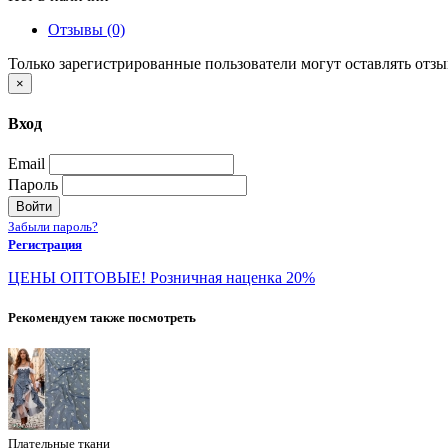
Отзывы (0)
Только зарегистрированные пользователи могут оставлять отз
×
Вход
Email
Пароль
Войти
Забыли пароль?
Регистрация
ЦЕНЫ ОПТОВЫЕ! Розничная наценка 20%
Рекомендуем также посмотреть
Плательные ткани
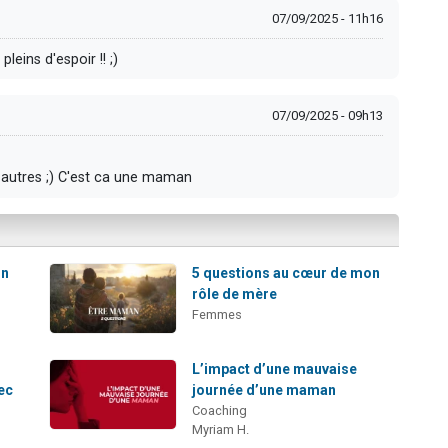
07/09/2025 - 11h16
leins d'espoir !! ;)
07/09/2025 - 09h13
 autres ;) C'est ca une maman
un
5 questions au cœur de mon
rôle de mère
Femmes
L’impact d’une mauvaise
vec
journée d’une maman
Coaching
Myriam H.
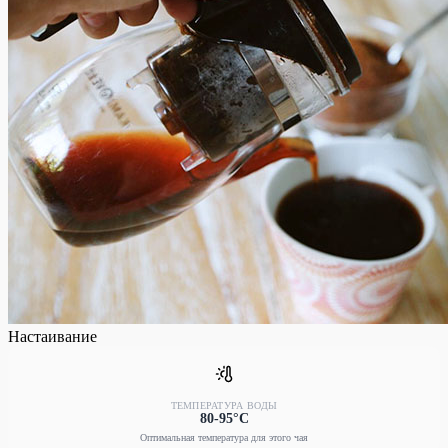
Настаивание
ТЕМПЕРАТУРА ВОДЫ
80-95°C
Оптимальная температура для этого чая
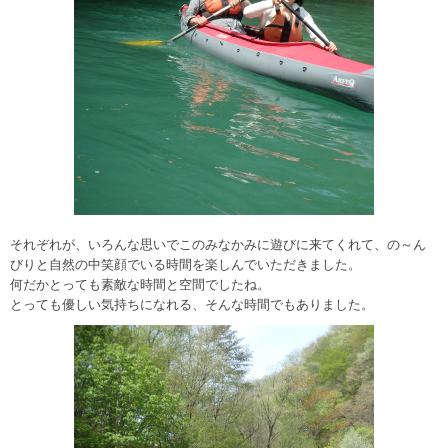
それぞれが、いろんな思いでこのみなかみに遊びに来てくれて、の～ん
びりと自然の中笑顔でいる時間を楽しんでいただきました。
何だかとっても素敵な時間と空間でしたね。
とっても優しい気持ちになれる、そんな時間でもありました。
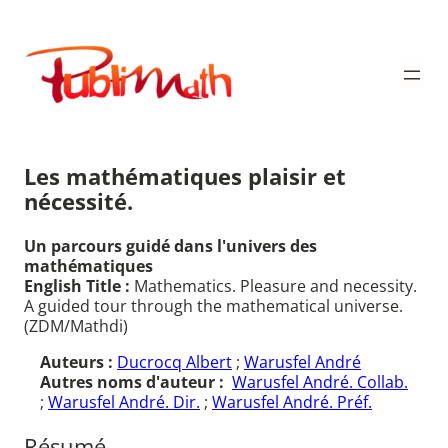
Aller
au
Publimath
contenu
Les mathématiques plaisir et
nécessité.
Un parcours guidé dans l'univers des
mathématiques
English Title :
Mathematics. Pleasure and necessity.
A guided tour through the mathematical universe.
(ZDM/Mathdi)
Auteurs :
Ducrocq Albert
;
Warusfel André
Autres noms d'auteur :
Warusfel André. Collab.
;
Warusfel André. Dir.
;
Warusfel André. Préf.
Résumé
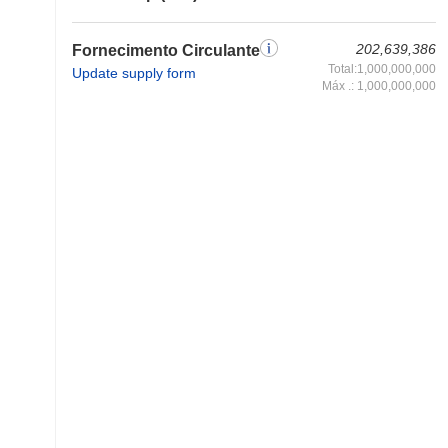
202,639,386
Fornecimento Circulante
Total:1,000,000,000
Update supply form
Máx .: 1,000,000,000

= = = = =

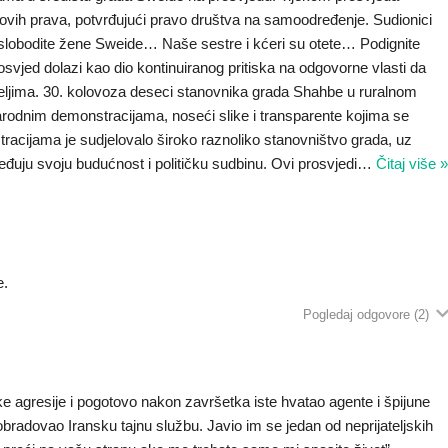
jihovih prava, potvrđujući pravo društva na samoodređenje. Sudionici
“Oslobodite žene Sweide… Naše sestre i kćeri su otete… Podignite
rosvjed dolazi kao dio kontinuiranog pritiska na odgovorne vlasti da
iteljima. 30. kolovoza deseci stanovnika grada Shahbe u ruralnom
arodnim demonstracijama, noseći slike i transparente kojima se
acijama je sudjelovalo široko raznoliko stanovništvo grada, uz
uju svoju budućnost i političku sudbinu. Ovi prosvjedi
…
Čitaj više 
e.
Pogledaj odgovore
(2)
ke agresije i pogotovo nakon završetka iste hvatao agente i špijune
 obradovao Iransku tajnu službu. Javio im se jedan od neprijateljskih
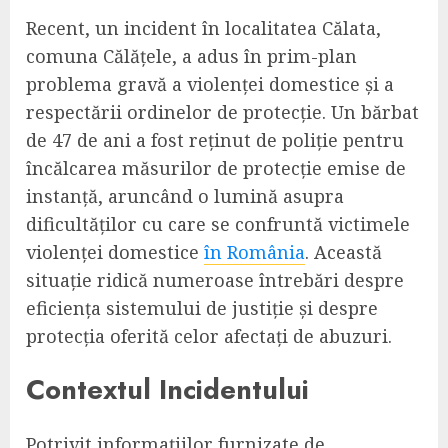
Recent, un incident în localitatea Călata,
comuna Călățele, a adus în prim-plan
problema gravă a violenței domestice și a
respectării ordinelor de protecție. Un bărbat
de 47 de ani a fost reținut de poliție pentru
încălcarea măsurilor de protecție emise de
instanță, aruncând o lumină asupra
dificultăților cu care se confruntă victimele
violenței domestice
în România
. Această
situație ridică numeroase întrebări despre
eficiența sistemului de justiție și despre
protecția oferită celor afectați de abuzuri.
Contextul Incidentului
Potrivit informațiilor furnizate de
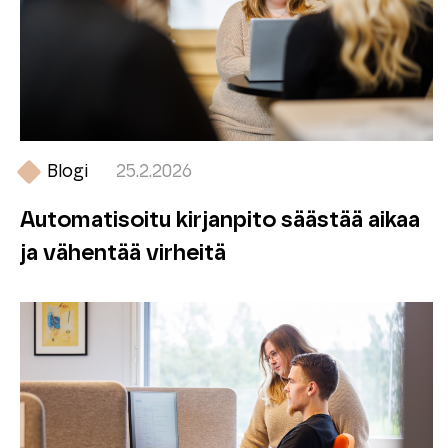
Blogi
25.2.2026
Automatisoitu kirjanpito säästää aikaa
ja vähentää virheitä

= = = = =

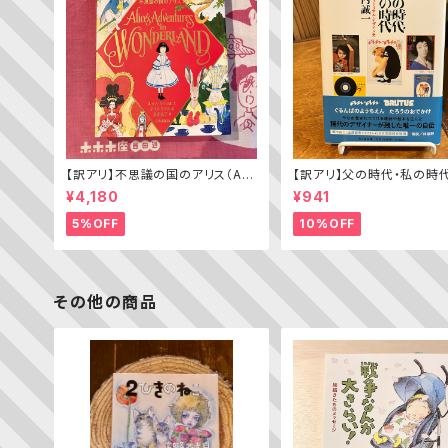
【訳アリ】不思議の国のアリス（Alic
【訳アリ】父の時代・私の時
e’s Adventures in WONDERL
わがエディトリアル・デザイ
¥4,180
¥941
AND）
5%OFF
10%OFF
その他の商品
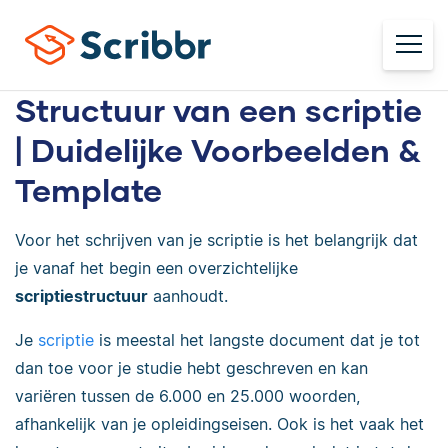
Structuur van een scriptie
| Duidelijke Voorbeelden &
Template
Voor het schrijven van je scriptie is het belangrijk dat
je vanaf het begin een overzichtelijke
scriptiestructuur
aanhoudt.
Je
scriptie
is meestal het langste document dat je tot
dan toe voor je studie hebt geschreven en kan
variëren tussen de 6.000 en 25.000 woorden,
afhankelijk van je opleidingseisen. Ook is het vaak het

= = = = =

[Exercise instructions]:
Reproduce the lines of the entries above from the one with "Automatisoitu kirjanpito säästää aikaa" to the one with "ja vähentää virheitä", both included, exactly and without any other line.

[Answer box]:
Automatisoitu kirjanpito säästää aikaa
ja vähentää virheitä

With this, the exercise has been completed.